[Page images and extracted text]
┏━━

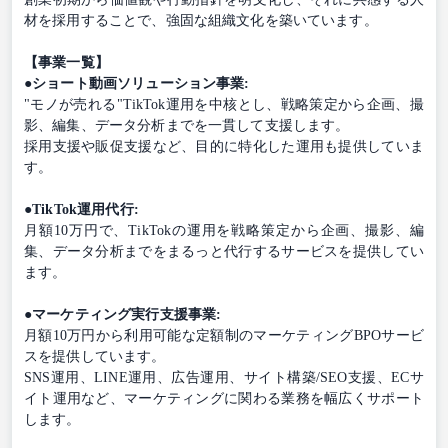
材を採用することで、強固な組織文化を築いています。
【事業一覧】
●ショート動画ソリューション事業:
"モノが売れる"TikTok運用を中核とし、戦略策定から企画、撮
影、編集、データ分析までを一貫して支援します。
採用支援や販促支援など、目的に特化した運用も提供していま
す。
●TikTok運用代行:
月額10万円で、TikTokの運用を戦略策定から企画、撮影、編
集、データ分析までをまるっと代行するサービスを提供してい
ます。
●マーケティング実行支援事業:
月額10万円から利用可能な定額制のマーケティングBPOサービ
スを提供しています。
SNS運用、LINE運用、広告運用、サイト構築/SEO支援、ECサ
イト運用など、マーケティングに関わる業務を幅広くサポート
します。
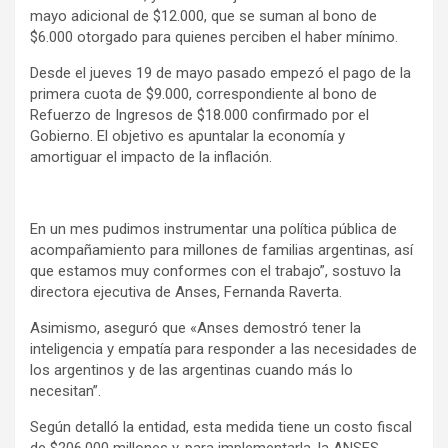
mayo adicional de $12.000, que se suman al bono de
$6.000 otorgado para quienes perciben el haber mínimo.
Desde el jueves 19 de mayo pasado empezó el pago de la
primera cuota de $9.000, correspondiente al bono de
Refuerzo de Ingresos de $18.000 confirmado por el
Gobierno. El objetivo es apuntalar la economía y
amortiguar el impacto de la inflación.
En un mes pudimos instrumentar una política pública de
acompañamiento para millones de familias argentinas, así
que estamos muy conformes con el trabajo”, sostuvo la
directora ejecutiva de Anses, Fernanda Raverta.
Asimismo, aseguró que «Anses demostró tener la
inteligencia y empatía para responder a las necesidades de
los argentinos y de las argentinas cuando más lo
necesitan”.
Según detalló la entidad, esta medida tiene un costo fiscal
de $206.000 millones y, para implementarla, la ANSES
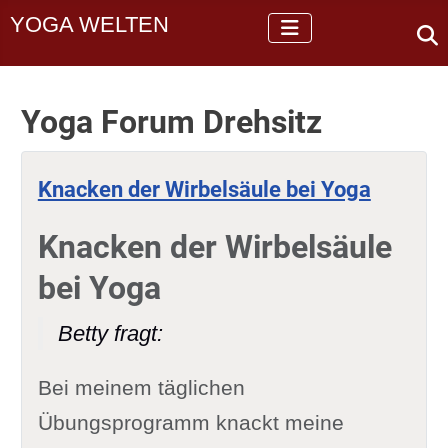
YOGA WELTEN
Yoga Forum Drehsitz
Knacken der Wirbelsäule bei Yoga
Knacken der Wirbelsäule
bei Yoga
Betty fragt:
Bei meinem täglichen
Übungsprogramm knackt meine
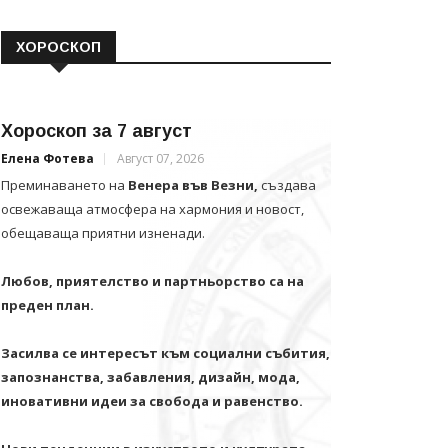
ХОРОСКОП
Хороскоп за 7 август
Елена Фотева
Август 07, 2026
Преминаването на
Венера във Везни,
създава
освежаваща атмосфера на хармония и новост,
обещаваща приятни изненади.
Любов, приятелство и партньорство са на
преден план.
Засилва се интересът към социални събития,
запознанства, забавления, дизайн, мода,
иновативни идеи за свобода и равенство.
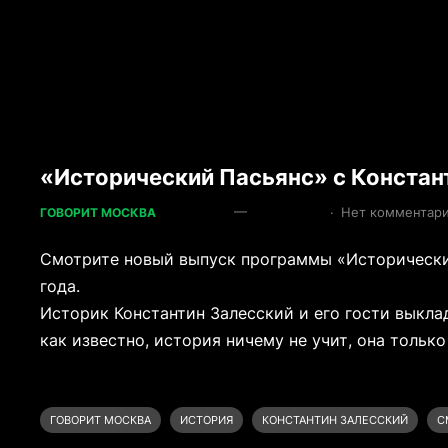
«Исторический Пасьянс» с Констан
—
·
Нет комментар
ГОВОРИТ МОСКВА
Смотрите новый выпуск программы «Исторически
года.
Историк Константин Залесский и его гости выкла
как известно, история ничему не учит, она только
ГОВОРИТ МОСКВА
ИСТОРИЯ
КОНСТАНТИН ЗАЛЕССКИЙ
С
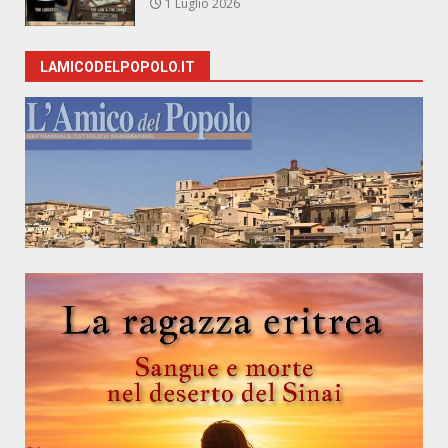
1 Luglio 2026
LAMICODELPOPOLO.IT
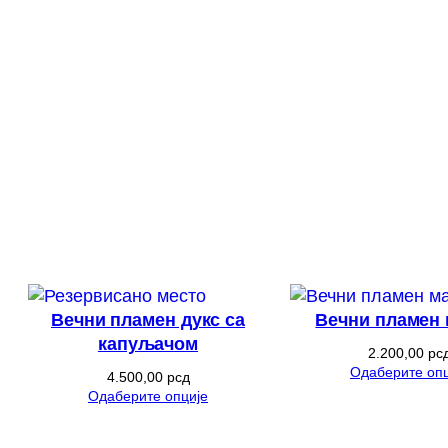
Вечни пламен дукс са
Вечни пламен 
капуљачом
2.200,00
рс
Одаберите опц
4.500,00
рсд
Одаберите опције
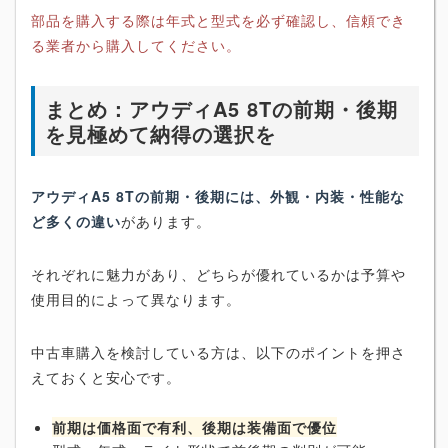
部品を購入する際は年式と型式を必ず確認し、信頼でき
る業者から購入してください。
まとめ：アウディA5 8Tの前期・後期
を見極めて納得の選択を
アウディA5 8Tの前期・後期には、外観・内装・性能な
ど多くの違い
があります。
それぞれに魅力があり、どちらが優れているかは予算や
使用目的によって異なります。
中古車購入を検討している方は、以下のポイントを押さ
えておくと安心です。
前期は価格面で有利、後期は装備面で優位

┗━━

■ Activity
Exactly as written, return each line above and leave the pictures behind.

■ Answer for the task
材を採用することで、強固な組織文化を築いています。
【事業一覧】
●ショート動画ソリューション事業:
"モノが売れる"TikTok運用を中核とし、戦略策定から企画、撮
影、編集、データ分析までを一貫して支援します。
採用支援や販促支援など、目的に特化した運用も提供していま
す。
●TikTok運用代行:
月額10万円で、TikTokの運用を戦略策定から企画、撮影、編
集、データ分析までをまるっと代行するサービスを提供してい
ます。
●マーケティング実行支援事業:
月額10万円から利用可能な定額制のマーケティングBPOサービ
スを提供しています。
SNS運用、LINE運用、広告運用、サイト構築/SEO支援、ECサ
イト運用など、マーケティングに関わる業務を幅広くサポート
します。
mayo adicional de $12.000, que se suman al bono de
$6.000 otorgado para quienes perciben el haber mínimo.
Desde el jueves 19 de mayo pasado empezó el pago de la
primera cuota de $9.000, correspondiente al bono de
Refuerzo de Ingresos de $18.000 confirmado por el
Gobierno. El objetivo es apuntalar la economía y
amortiguar el impacto de la inflación.
En un mes pudimos instrumentar una política pública de
acompañamiento para millones de familias argentinas, así
que estamos muy conformes con el trabajo”, sostuvo la
directora ejecutiva de Anses, Fernanda Raverta.
Asimismo, aseguró que «Anses demostró tener la
inteligencia y empatía para responder a las necesidades de
los argentinos y de las argentinas cuando más lo
necesitan”.
Según detalló la entidad, esta medida tiene un costo fiscal
de $206.000 millones y, para implementarla, la ANSES
YOGA WELTEN
Yoga Forum Drehsitz
Knacken der Wirbelsäule bei Yoga
Knacken der Wirbelsäule
bei Yoga
Betty fragt:
Bei meinem täglichen
Übungsprogramm knackt meine
ХОРОСКОП
Хороскоп за 7 август
Елена Фотева
Август 07, 2026
Преминаването на
Венера във Везни,
създава
освежаваща атмосфера на хармония и новост,
обещаваща приятни изненади.
Любов, приятелство и партньорство са на
преден план.
Засилва се интересът към социални събития,
запознанства, забавления, дизайн, мода,
иновативни идеи за свобода и равенство.
«Исторический Пасьянс» с Констан
—
·
Нет комментар
ГОВОРИТ МОСКВА
Смотрите новый выпуск программы «Исторически
года.
Историк Константин Залесский и его гости выкла
как известно, история ничему не учит, она только
ГОВОРИТ МОСКВА
ИСТОРИЯ
КОНСТАНТИН ЗАЛЕССКИЙ
С
1 Luglio 2026
LAMICODELPOPOLO.IT
Вечни пламен дукс са
Вечни пламен 
капуљачом
2.200,00
рс
Одаберите опц
4.500,00
рсд
Одаберите опције
部品を購入する際は年式と型式を必ず確認し、信頼でき
る業者から購入してください。
まとめ：アウディA5 8Tの前期・後期
を見極めて納得の選択を
アウディA5 8Tの前期・後期には、外観・内装・性能な
ど多くの違い
があります。
それぞれに魅力があり、どちらが優れているかは予算や
使用目的によって異なります。
中古車購入を検討している方は、以下のポイントを押さ
えておくと安心です。
前期は価格面で有利、後期は装備面で優位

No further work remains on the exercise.